Message par patrick corbon »

Re bonjour à tous,

La seule chose que j'ai :
A l'heure fixée les saxons s'ébranlent . Quand ils arrivent aux avants postes Français quelques hommes crient "France ! ne tirez pas !" (belle traitrise). Puis ils avancent baïonnettes au canons.
Ailleurs, l'auteur cite un extrait d'un récit Georges Blond "La Marne",
"Le début de l'assaut Allemand ressemble plutôt à un égorgement... Qui vive...? ... Alerte ! Le cri des guetteurs s'achève en râle.

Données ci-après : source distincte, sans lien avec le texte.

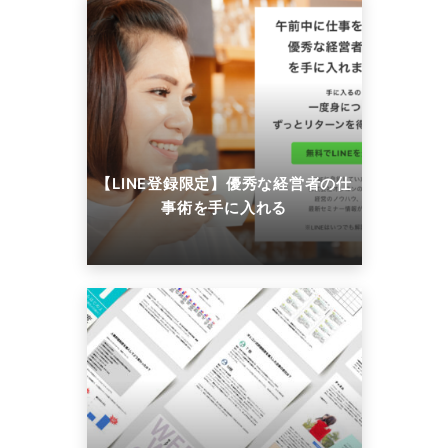
【LINE登録限定】優秀な経営者の仕
事術を手に入れる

Des gradés crient "Feu ! Tirez donc, non de Dieu ! " mais leurs hommes n'ont même pas le temps d'épauler ! Un flot furieux passe sur leurs cadavres"


Comment une telle masse d'attaque a pu se rassembler sans alerter nos troupes ? En 14, la surprise était encore courante et combien se sont laissés surprendre au bivouac ?. J'ai au moins un autre cas entre Abreschwiller et Trois-Fontaine où un bataillon est surpris.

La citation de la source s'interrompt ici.